Hi there,
I've been trying to figure out an issue I've been having using bedtools getfasta. I'm trying to alter a reference genome (to correct a misorientation in the reference build) by feeding in BED coordinates using the -s feature.
I have a bed file
$ cat bedfile.bed
chr14 1 3000000 chr14 1 +
chr14 3000000 19419705 chr14 1 -
chr14 19419706 124902244 chr14 1 +
That I'm running through bedtools:
$ bedtools getfasta -fi mm10.fasta -bed bedfile.bed -s -name -fo chr14.fasta
And collapsing all the fragments by name (so instead of getting two records for chr14, I combine it to one) to create an edited chromosome:
$ awk '!x[$0] {print} {if ($0 ~ /^>/) x[$0] += 1}' chr14.fasta > new_chr14.fasta
For some reason the -s option is not reverse complementing though; my data is identical irrespective of if I use the "-s" flag. Have I done something wrong, or does this feature not work on large genomic regions like this?

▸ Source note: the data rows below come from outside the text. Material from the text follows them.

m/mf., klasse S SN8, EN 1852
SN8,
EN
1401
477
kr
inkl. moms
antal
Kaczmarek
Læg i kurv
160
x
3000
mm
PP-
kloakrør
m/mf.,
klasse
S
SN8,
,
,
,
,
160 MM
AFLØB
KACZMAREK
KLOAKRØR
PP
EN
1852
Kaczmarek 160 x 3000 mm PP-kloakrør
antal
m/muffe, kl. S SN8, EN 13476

Any help would be greatly appreciated.
Kind regards,
Mark--
You received this message because you are subscribed to the Google Groups "bedtools-discuss" group.

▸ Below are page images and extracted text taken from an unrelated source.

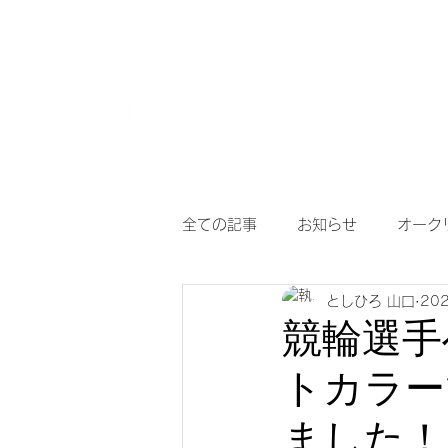
HOME
【作
サングラスとめがねの専門店
度付き保護
全ての記事
お知らせ
オーク
としひろ 山口
20
アイヴォル
めがね
メ
競輪選手
トカラー
調光サングラス
次世代老眼
ました！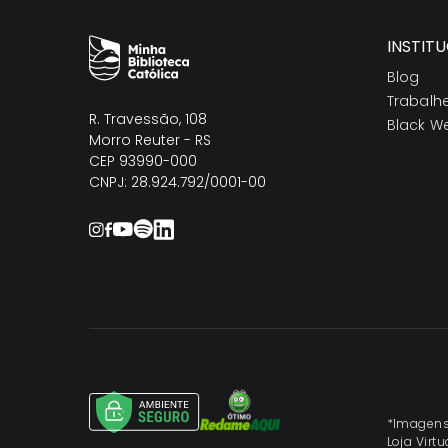
INSTIT
Blog
Trabalh
R. Travessão, 108
Black W
Morro Reuter - RS
CEP 93990-000
CNPJ: 28.924.792/0001-00
*Imagens 
Loja Virt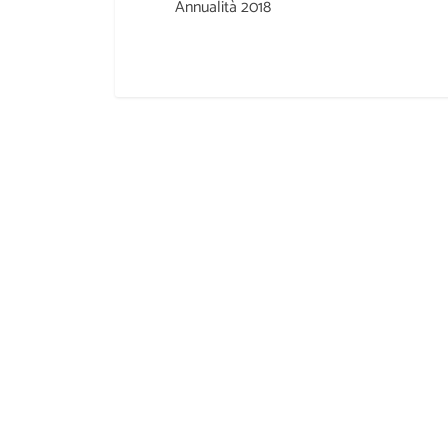
Annualità 2018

To unsubscribe from this group and stop receiving emails from it, send an email to bedtools-discu...@googlegroups.com.
For more options, visit https://groups.google.com/groups/opt_out.
Hi Aaron,
If I use your small test data set it works perfectly for me too. I seem to be unable to force reverse complementing on larger data sets. I'm assessing by doing the following;
$ cat bed_file.bed
chr14 3000000 19419705 chr14 1 -
$ bedtools getfasta -fi mm10.fasta -bed bed_file.bed -fo fwd.fasta -name
$ bedtools getfasta -fi mm10.fasta -bed bed_file.bed -fo rev.fasta -s -name
I'm assuming here that fwd.fasta should be in the same orientation as the reference file (because I've not invoked -s) and rev.fasta should be in the opposite orientation (because I have invoked -s).
What I get though is:
$ more fwd.fasta
GAtcaacacccttccctcaacaagtctcctgtatccctcccaacttcatgttgtttaataaaatcacccactaagtccaactggtgctgcctgtattcgt...
$ more rev.fasta
GAtcaacacccttccctcaacaagtctcctgtatccctcccaacttcatgttgtttaataaaatcacccactaagtccaactggtgctgcctgtattcgt...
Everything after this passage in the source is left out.